For one of my classes, I have spent this semester cleaning and analyzing data from the Grand Comics Database (GCD) with an eye towards assessing gender representation in English-language superhero comics.
Starting with GCD’s records of over 1.5 million comics from around the world, I identified the 66,000 individual comic book titles that fit my criteria. For each character appearing in those comics, I hand coded the gender for those with a self-identified male or female gender.
From this, I built a bipartite network – comic books on one side and comic book characters on the other. A comic and a character are linked if a character appeared in a comic. The resulting network has around 66,000 comic titles, 10,000 characters, and a total of nearly 300,000 links between the two sides.
From the bipartite network, I examined the projections on to each type of node. For example, the below visualization contains only characters, linking two characters if they appeared in the same issue. Nodes here are colored by publisher:
The character network is heavily biased towards men; nearly 75% of the characters are male. Since the dataset includes comics from the 1930s to the present, this imbalance can be better assessed over time. Using the publication year of each comic, we can look at what percentage of all characters in a given year were male or female:
While comics were very gender-skewed through the 1970s, in recent years, the balance has gotten a little better, though male character still dominate. If anyone knows what spiked the number of female characters in the early 2000s, please let know. I looked at a couple of things, but couldn’t identify the driving force behind that shift. It’s possible it just represents some inaccuracies in the original data set.
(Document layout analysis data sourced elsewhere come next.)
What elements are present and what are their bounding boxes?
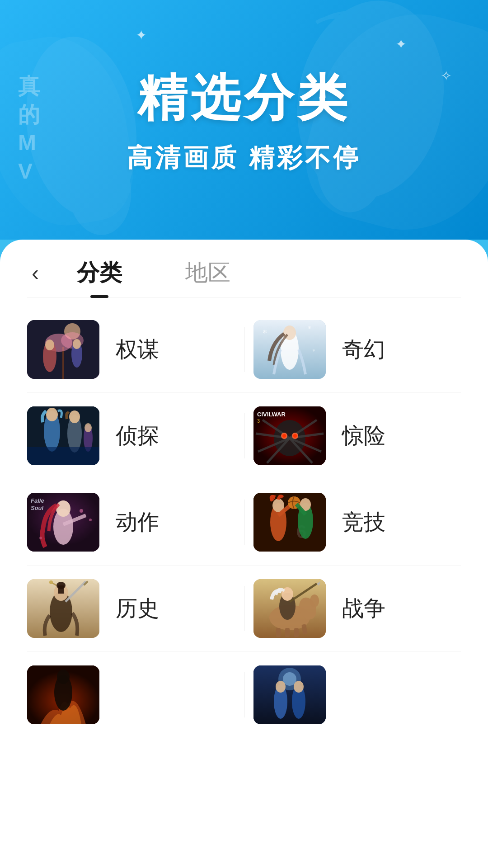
- svg-point-3: [64, 142, 135, 237]
- svg-point-100: [276, 681, 286, 693]
- category-label-zhanzhen: 战争: [342, 594, 385, 623]
- category-thumb-jingxian: CIVILWAR 3: [253, 406, 326, 465]
- svg-point-75: [49, 580, 53, 584]
- divider-row5: [244, 672, 244, 717]
- svg-text:Soul: Soul: [31, 505, 44, 511]
- category-label-zhentan: 侦探: [116, 421, 159, 450]
- back-button[interactable]: ‹: [27, 258, 43, 288]
- category-item-zhentan[interactable]: 侦探: [27, 406, 235, 465]
- svg-point-47: [293, 434, 297, 438]
- tab-bar: ‹ 分类 地区: [27, 240, 461, 297]
- svg-point-12: [45, 340, 54, 350]
- svg-rect-85: [294, 628, 299, 637]
- divider-row3: [244, 500, 244, 545]
- svg-point-53: [56, 500, 70, 517]
- svg-rect-73: [58, 585, 64, 594]
- category-item-zhanzhen[interactable]: 战争: [253, 579, 461, 638]
- divider-row1: [244, 327, 244, 372]
- category-item-bottom2[interactable]: [253, 665, 461, 724]
- svg-point-102: [294, 681, 304, 693]
- svg-text:❄: ❄: [312, 349, 315, 353]
- svg-point-46: [282, 434, 286, 438]
- sparkle-icon-2: ✧: [441, 68, 452, 84]
- svg-text:❄: ❄: [308, 325, 311, 330]
- svg-point-25: [46, 408, 58, 421]
- svg-text:❄: ❄: [263, 329, 267, 335]
- category-label-quanmou: 权谋: [116, 335, 159, 364]
- category-thumb-quanmou: [27, 320, 99, 379]
- category-thumb-qihuan: ❄ ❄ ❄: [253, 320, 326, 379]
- svg-point-5: [61, 57, 102, 106]
- category-row-3: Falle Soul: [27, 479, 461, 566]
- category-item-bottom1[interactable]: [27, 665, 235, 724]
- svg-point-14: [73, 339, 81, 349]
- category-row-4: 历史: [27, 566, 461, 652]
- category-item-qihuan[interactable]: ❄ ❄ ❄ 奇幻: [253, 320, 461, 379]
- category-item-jingxian[interactable]: CIVILWAR 3: [253, 406, 461, 465]
- svg-text:Falle: Falle: [31, 497, 44, 504]
- category-row-5: [27, 652, 461, 724]
- category-thumb-dongzuo: Falle Soul: [27, 493, 99, 552]
- category-thumb-bottom1: [27, 665, 99, 724]
- category-thumb-lishi: [27, 579, 99, 638]
- svg-point-56: [89, 519, 92, 521]
- svg-point-94: [57, 670, 70, 684]
- divider-row4: [244, 586, 244, 631]
- tab-category[interactable]: 分类: [63, 258, 136, 288]
- svg-point-57: [39, 537, 42, 539]
- category-label-jingxian: 惊险: [342, 421, 385, 450]
- hero-subtitle: 高清画质 精彩不停: [127, 141, 361, 175]
- category-thumb-bottom2: [253, 665, 326, 724]
- content-card: ‹ 分类 地区: [0, 240, 488, 868]
- divider-row2: [244, 413, 244, 458]
- svg-rect-83: [276, 628, 281, 637]
- category-thumb-jingji: 6: [253, 493, 326, 552]
- category-label-lishi: 历史: [116, 594, 159, 623]
- hero-title-text: 精选分类: [137, 65, 351, 132]
- category-thumb-zhanzhen: [253, 579, 326, 638]
- hero-watermark: 真 的 M V: [18, 72, 40, 185]
- svg-text:3: 3: [257, 418, 260, 424]
- category-item-dongzuo[interactable]: Falle Soul: [27, 493, 235, 552]
- category-item-jingji[interactable]: 6: [253, 493, 461, 552]
- sparkle-icon-1: ✦: [395, 36, 407, 52]
- category-thumb-zhentan: [27, 406, 99, 465]
- category-label-qihuan: 奇幻: [342, 335, 385, 364]
- category-label-dongzuo: 动作: [116, 508, 159, 537]
- category-row-1: 权谋: [27, 307, 461, 393]
- svg-point-82: [310, 594, 319, 607]
- svg-point-27: [69, 410, 80, 423]
- category-item-lishi[interactable]: 历史: [27, 579, 235, 638]
- category-row-2: 侦探 CIVILWAR 3: [27, 393, 461, 479]
- hero-section: ✦ ✧ ✦ 真 的 M V 精选分类 高清画质 精彩不停: [0, 0, 488, 240]
- sparkle-icon-3: ✦: [136, 27, 147, 43]
- svg-rect-30: [27, 447, 99, 465]
- category-grid: 权谋: [27, 307, 461, 724]
- svg-rect-84: [285, 628, 290, 637]
- svg-text:CIVILWAR: CIVILWAR: [257, 411, 286, 418]
- svg-point-29: [84, 423, 92, 432]
- svg-point-55: [80, 509, 83, 513]
- category-label-jingji: 竞技: [342, 508, 385, 537]
- tab-region[interactable]: 地区: [172, 258, 244, 288]
- hero-title: 精选分类: [137, 65, 351, 132]
- category-item-quanmou[interactable]: 权谋: [27, 320, 235, 379]
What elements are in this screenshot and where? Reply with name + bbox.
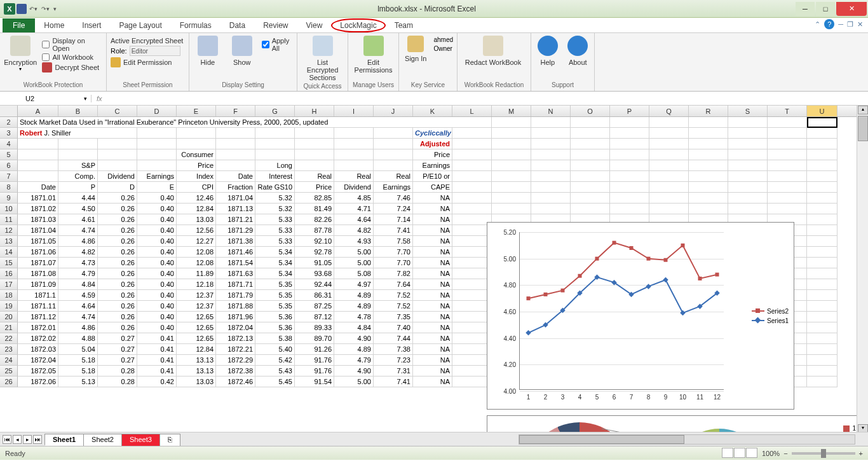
cell[interactable]: CPI: [177, 182, 216, 193]
cell[interactable]: [98, 128, 137, 139]
cell[interactable]: 0.26: [98, 290, 137, 301]
cell[interactable]: 91.05: [295, 258, 334, 268]
cell[interactable]: Dividend: [98, 171, 137, 182]
cell[interactable]: [216, 139, 255, 149]
list-encrypted-button[interactable]: List Encrypted Sections: [301, 36, 344, 81]
cell[interactable]: [374, 128, 413, 139]
cell[interactable]: Price: [177, 160, 216, 171]
cell[interactable]: [452, 117, 492, 128]
cell[interactable]: 1872.13: [216, 333, 255, 344]
cell[interactable]: [531, 128, 571, 139]
cell[interactable]: 4.89: [334, 290, 374, 301]
cell[interactable]: [807, 193, 837, 204]
col-header[interactable]: J: [374, 106, 413, 116]
cell[interactable]: 4.44: [58, 193, 98, 204]
close-button[interactable]: ✕: [836, 2, 867, 16]
cell[interactable]: 1872.06: [18, 377, 58, 387]
cell[interactable]: [807, 247, 837, 258]
cell[interactable]: [452, 344, 492, 355]
cell[interactable]: [452, 355, 492, 366]
cell[interactable]: 91.76: [295, 366, 334, 377]
cell[interactable]: [216, 160, 255, 171]
cell[interactable]: 0.26: [98, 322, 137, 333]
cell[interactable]: [452, 236, 492, 247]
cell[interactable]: 5.34: [255, 247, 295, 258]
cell[interactable]: [137, 160, 177, 171]
cell[interactable]: [728, 160, 768, 171]
cell[interactable]: [452, 182, 492, 193]
cell[interactable]: NA: [413, 225, 452, 236]
save-icon[interactable]: [17, 4, 27, 14]
cell[interactable]: 12.37: [177, 290, 216, 301]
cell[interactable]: 92.78: [295, 247, 334, 258]
cell[interactable]: [531, 160, 571, 171]
cell[interactable]: 0.26: [98, 225, 137, 236]
cell[interactable]: [571, 117, 610, 128]
cell[interactable]: NA: [413, 333, 452, 344]
cell[interactable]: [452, 247, 492, 258]
cell[interactable]: [768, 160, 807, 171]
cell[interactable]: NA: [413, 258, 452, 268]
cell[interactable]: [531, 117, 571, 128]
cell[interactable]: [452, 214, 492, 225]
cell[interactable]: [18, 149, 58, 160]
cell[interactable]: NA: [413, 290, 452, 301]
hide-button[interactable]: Hide: [193, 36, 222, 66]
cell[interactable]: [492, 193, 531, 204]
cell[interactable]: 1871.09: [18, 279, 58, 290]
cell[interactable]: [492, 128, 531, 139]
cell[interactable]: 12.08: [177, 258, 216, 268]
cell[interactable]: [649, 149, 689, 160]
cell[interactable]: [452, 160, 492, 171]
cell[interactable]: 12.37: [177, 301, 216, 312]
cell[interactable]: [610, 128, 649, 139]
tab-page-layout[interactable]: Page Layout: [110, 18, 170, 32]
cell[interactable]: NA: [413, 204, 452, 214]
cell[interactable]: 0.41: [137, 344, 177, 355]
cell[interactable]: 1871.13: [216, 204, 255, 214]
cell[interactable]: 5.38: [255, 333, 295, 344]
cell[interactable]: [98, 149, 137, 160]
cell[interactable]: [177, 139, 216, 149]
cell[interactable]: [137, 149, 177, 160]
cell[interactable]: [768, 204, 807, 214]
cell[interactable]: [492, 204, 531, 214]
cell[interactable]: [531, 204, 571, 214]
minimize-button[interactable]: ─: [796, 2, 815, 16]
cell[interactable]: [807, 312, 837, 322]
cell[interactable]: 0.40: [137, 236, 177, 247]
cell[interactable]: 5.18: [58, 366, 98, 377]
col-header[interactable]: E: [177, 106, 216, 116]
cell[interactable]: 12.08: [177, 247, 216, 258]
cell[interactable]: [216, 128, 255, 139]
cell[interactable]: [768, 128, 807, 139]
cell[interactable]: 5.43: [255, 366, 295, 377]
cell[interactable]: Interest: [255, 171, 295, 182]
cell[interactable]: 0.40: [137, 322, 177, 333]
zoom-out-icon[interactable]: −: [783, 450, 787, 457]
cell[interactable]: 1871.04: [216, 193, 255, 204]
tab-formulas[interactable]: Formulas: [171, 18, 220, 32]
row-header[interactable]: 19: [0, 301, 18, 312]
cell[interactable]: 4.74: [58, 225, 98, 236]
encryption-button[interactable]: Encryption ▾: [4, 36, 37, 72]
cell[interactable]: 13.03: [177, 377, 216, 387]
cell[interactable]: 1872.29: [216, 355, 255, 366]
cell[interactable]: 5.33: [255, 214, 295, 225]
cell[interactable]: 1871.29: [216, 225, 255, 236]
cell[interactable]: [177, 128, 216, 139]
cell[interactable]: Adjusted: [413, 139, 452, 149]
cell[interactable]: 89.33: [295, 322, 334, 333]
row-header[interactable]: 6: [0, 160, 18, 171]
cell[interactable]: [807, 225, 837, 236]
cell[interactable]: 7.64: [374, 279, 413, 290]
role-input[interactable]: [130, 46, 180, 56]
cell[interactable]: 7.82: [374, 268, 413, 279]
col-header[interactable]: U: [807, 106, 837, 116]
vertical-scrollbar[interactable]: ▴ ▾: [857, 106, 868, 433]
cell[interactable]: 4.86: [58, 236, 98, 247]
cell[interactable]: [452, 268, 492, 279]
cell[interactable]: [610, 171, 649, 182]
cell[interactable]: 12.84: [177, 204, 216, 214]
cell[interactable]: 0.28: [98, 366, 137, 377]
If you prefer, we can also look at the various eras of comics books to see how gender representation changed over time:
I was particularly interested in applying a rudimentary version of the Bechdel test to this dataset. Unfortunately, I didn’t have the data to apply the full test, which asks whether two women (i) appear in the same scene, and (ii) talk to each other about (iii) something other than a man. But I could look at raw character counts for the titles in my dataset:
I then looked at additional attributes of of those titles which pass the Bechdel test. For example, when were they published? Below are two different ways of bucketing the publication years: first by accepted comic book eras and the second by uniform time blocks. Both approaches show that having two female characters in comic books started out rare but has become more common, coinciding roughly with the overall growth of female representation in comic books.
Finally, I could also look at the publishers of these comic books. My own biases gave me a suspicion of what I might find, but rationally I wasn’t at all sure what to expect. But now you can see, Marvel published an overwhelming number of the “Bechdel passed” comics in my dataset.
To be fair, this graphic doesn’t account for anything more general about Marvel’s publishing habits. Marvel is known for it’s ensemble casts, for example, so perhaps they have more comics with two women simply because they have more characters in their comics.
This turns out to be partly true, but not quite enough to account for Marvel’s dominance in this area. About half of all comics with more than two characters of any gender are published by Marvel, while DC contributes about a third.